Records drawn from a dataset
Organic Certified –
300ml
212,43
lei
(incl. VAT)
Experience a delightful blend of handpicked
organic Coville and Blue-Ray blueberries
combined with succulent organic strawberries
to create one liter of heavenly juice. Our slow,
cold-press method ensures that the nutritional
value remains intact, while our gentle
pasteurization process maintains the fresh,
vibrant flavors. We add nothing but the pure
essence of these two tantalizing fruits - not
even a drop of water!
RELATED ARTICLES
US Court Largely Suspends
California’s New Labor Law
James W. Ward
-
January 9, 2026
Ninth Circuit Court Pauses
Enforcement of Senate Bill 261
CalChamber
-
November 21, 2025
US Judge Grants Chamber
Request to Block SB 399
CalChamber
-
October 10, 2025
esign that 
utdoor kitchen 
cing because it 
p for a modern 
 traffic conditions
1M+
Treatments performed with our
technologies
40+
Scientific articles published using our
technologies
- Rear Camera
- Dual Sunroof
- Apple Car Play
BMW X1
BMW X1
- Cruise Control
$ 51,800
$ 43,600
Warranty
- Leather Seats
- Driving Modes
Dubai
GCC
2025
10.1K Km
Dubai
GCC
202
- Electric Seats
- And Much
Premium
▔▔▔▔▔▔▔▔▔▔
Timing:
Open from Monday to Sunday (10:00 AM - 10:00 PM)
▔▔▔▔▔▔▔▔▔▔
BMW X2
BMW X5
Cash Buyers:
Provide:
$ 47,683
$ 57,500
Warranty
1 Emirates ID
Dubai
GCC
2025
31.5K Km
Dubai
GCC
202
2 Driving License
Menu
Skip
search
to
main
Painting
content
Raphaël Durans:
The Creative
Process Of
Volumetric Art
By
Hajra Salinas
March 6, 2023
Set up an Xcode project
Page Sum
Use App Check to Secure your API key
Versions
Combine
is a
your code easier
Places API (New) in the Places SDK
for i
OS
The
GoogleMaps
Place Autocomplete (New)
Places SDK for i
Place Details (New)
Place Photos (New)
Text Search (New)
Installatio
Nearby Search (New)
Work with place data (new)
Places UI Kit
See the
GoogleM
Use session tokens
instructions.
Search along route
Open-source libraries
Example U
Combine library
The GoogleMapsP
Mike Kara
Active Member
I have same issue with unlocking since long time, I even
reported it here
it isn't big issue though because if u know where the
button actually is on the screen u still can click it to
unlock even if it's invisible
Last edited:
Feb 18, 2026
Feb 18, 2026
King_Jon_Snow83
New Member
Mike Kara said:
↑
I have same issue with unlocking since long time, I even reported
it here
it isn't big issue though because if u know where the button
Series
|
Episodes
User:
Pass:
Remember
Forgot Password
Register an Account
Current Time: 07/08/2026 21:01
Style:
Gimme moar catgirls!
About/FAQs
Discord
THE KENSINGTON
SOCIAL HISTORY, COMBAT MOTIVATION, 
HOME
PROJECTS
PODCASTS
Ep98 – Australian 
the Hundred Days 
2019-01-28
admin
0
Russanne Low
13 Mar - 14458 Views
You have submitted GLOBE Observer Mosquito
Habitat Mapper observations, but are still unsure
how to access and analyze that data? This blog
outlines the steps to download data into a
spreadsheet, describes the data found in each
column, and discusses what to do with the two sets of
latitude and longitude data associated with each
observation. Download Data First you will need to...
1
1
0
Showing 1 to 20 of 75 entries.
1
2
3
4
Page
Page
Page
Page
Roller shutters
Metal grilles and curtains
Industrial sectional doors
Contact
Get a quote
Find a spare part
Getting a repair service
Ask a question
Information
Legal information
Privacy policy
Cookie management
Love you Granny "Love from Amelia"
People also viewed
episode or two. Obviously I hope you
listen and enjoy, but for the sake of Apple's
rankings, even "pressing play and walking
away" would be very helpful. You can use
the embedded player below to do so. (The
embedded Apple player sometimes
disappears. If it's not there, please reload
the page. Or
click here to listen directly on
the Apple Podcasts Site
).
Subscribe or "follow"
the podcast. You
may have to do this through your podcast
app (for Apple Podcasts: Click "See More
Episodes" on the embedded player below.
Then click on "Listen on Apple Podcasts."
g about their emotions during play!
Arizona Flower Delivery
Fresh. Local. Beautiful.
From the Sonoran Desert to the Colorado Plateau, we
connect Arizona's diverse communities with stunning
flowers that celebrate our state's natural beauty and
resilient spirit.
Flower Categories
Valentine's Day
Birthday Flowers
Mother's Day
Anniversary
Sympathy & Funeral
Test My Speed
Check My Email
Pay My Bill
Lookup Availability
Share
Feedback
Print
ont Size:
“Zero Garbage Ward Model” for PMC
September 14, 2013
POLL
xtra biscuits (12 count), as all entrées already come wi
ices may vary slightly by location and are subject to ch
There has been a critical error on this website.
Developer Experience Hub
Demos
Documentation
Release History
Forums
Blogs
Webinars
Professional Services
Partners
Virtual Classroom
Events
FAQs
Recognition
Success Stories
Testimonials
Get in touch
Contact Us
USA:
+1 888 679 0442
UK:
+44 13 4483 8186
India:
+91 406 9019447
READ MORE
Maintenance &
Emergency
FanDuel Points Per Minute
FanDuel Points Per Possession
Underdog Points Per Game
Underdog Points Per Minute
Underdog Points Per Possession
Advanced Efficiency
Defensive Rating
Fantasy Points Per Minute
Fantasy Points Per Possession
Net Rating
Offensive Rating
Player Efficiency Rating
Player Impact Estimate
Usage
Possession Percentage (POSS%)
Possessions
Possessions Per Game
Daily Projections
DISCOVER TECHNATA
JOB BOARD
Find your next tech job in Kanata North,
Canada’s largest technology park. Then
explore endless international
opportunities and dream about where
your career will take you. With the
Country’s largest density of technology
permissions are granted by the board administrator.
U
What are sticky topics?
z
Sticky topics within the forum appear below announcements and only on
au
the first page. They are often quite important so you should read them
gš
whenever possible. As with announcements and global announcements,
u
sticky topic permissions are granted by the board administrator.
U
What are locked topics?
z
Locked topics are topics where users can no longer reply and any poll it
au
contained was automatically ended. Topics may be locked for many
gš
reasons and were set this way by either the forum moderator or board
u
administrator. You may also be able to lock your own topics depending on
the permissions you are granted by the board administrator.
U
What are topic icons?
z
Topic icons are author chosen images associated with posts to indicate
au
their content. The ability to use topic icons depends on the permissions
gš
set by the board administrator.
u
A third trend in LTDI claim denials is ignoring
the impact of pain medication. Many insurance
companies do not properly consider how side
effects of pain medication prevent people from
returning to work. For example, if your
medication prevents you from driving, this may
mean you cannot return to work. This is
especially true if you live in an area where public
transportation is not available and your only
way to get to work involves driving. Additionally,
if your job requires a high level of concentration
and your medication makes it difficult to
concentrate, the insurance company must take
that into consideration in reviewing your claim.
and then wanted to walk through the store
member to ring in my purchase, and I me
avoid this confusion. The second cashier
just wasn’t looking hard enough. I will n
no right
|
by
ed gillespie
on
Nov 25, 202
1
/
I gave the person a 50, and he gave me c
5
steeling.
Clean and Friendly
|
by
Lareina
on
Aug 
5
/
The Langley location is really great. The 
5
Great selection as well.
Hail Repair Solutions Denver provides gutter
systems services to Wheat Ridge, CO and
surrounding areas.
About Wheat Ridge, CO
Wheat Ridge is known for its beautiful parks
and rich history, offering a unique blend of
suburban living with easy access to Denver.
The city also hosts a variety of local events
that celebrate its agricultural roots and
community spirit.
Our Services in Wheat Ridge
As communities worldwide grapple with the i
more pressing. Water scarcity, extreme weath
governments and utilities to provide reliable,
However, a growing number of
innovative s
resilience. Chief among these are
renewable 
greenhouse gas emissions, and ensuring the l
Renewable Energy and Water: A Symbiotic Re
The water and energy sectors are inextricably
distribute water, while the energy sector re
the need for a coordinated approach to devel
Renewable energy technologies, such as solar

[Your goal]
Return, from the entries, each line that holds "their".

[Written answer]
g about their emotions during play!
their content. The ability to use topic icons depends on the permissions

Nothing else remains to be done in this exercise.